Но кое-что война пощадила – Мадонну. Дева Мария все так же стояла там, где он видел ее пару месяцев назад, в центре нефа, одну руку прижав к сердцу, а другую подняв для благословения. Казалось, что она не замечает происходящего кругом, что она – в другом мире. Посреди всей этой разрухи она еще больше, чем обычно, воплощала чудо и надежду, и красота ее сияла даже над опустошением и отчаянием.

Но в городе еще теплилась жизнь. Спускаясь по покрытой льдом главной улице, Хэнкок заметил нескольких несчастных, изможденных и напуганных обстрелами людей, вылезавших из руин, в которые превратились их дома. Кюре собора снова не было на месте, но свои услуги предложил ему человек по имени месье Жорж, во всем, вплоть до окровавленного платка на голове, являвший собой хрестоматийный портрет выжившего на войне.

– Я пришел за Мадонной, – пояснил Хэнкок, сидя за столом напротив месье Жоржа и его жены в их скромной кухне. Он достал письмо от епископа Льежа, которому подчинялся этот приход:

– Епископ предлагает спрятать ее до конца войны в крипте Льежской семинарии. Погода неподходящая, я знаю, но времени терять нельзя. У меня есть грузовик и хороший водитель. Мы можем забрать ее уже сегодня.

По лицам месье Жоржа и его жены пробежала тень.

– Мадонна не покинет Ла-Глез – ни сегодня, ни когда-либо еще.

Оказалось, месье Жорж не согласен даже на то, чтобы статуя покидала собор.
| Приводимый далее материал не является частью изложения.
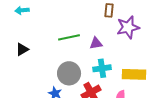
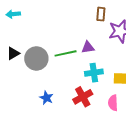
green line: (69, 37) -> (66, 53), moved
gray circle: (69, 73) -> (36, 58), moved

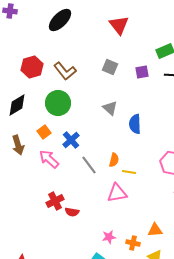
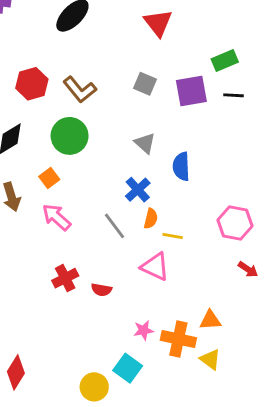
purple square: (142, 72) -> (191, 91), size x1.6
blue cross: (71, 140) -> (138, 190), moved
pink triangle: (117, 193) -> (155, 266), turned 35
red semicircle: (72, 212) -> (101, 290), moved
orange cross: (133, 243) -> (178, 339), size x1.6

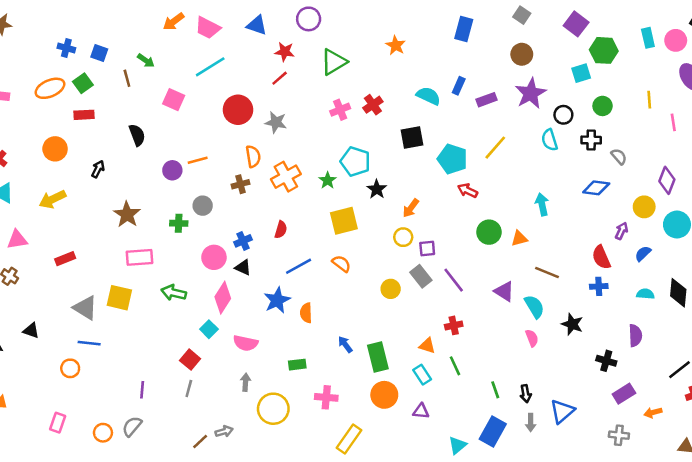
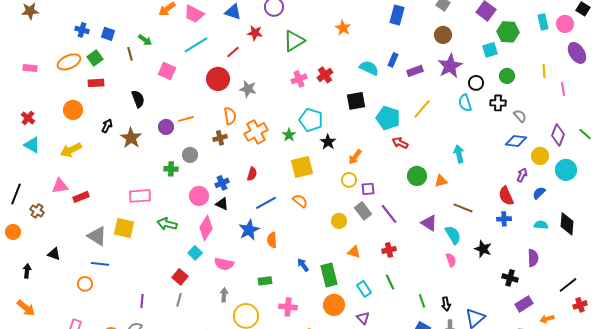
red line: (280, 78) -> (233, 52), moved
blue diamond: (596, 188) -> (516, 141), moved
brown star: (127, 214) -> (131, 138), moved
pink triangle: (17, 240) -> (60, 186), moved
orange triangle: (427, 346) -> (354, 252), moved
purple triangle: (421, 411) -> (363, 318), turned 40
Но что насчет снега, морозов, ветра, крыши, которая вот-вот обвалится? Хэнкок спорил, как мог, но мужчина оставался непреклонен.

– Я созову общее собрание, – сказал наконец месье Жорж, и на этом разговор был окончен. Спустя час в его доме собралось около десяти не слишком дружелюбно настроенных людей – Хэнкок подозревал, что это были все выжившие жители города. Он – без особого успеха – попытался отстоять перед ними свое предложение.

– В моем доме отличный погреб, – наконец сказал месье Жорж. – Кюре прятался здесь с нами во время битвы. Нас разве что задевали залетавшие в маленькое окошко пули, но эта опасность теперь позади. Предлагаю перенести Мадонну в погреб.

Предложение не привело Хэнкока в восторг, но казалось единственным возможным компромиссом. Этот дом хотя бы не грозил обвалиться в любую минуту. Но тут кто-то сказал:

– Ее не получится перенести. Она намертво припаяна к пьедесталу. Кому как не мне знать – я сам это делал.

– Ну, – ответил Хэнкок, – если вы так умело соединили их, то вам хватит умения и на то, чтобы их разъединить.

Каменщик покачал головой:

– На земле нет силы, способной разрушить эту связь. Я тут ничего не смогу сделать.

– А можно ли оторвать пьедестал от земли?

Каменщик ненадолго задумался.

– Можно попробовать.

Но тут послышался еще один голос:

– Вы никуда ее не перенесете!

Хэнкок повернулся на звук и увидел, как со своего места поднимается невысокий человек с квадратной челюстью.

– Послушай, будь благоразумен… – попытался возразить месье Жорж, но безуспешно.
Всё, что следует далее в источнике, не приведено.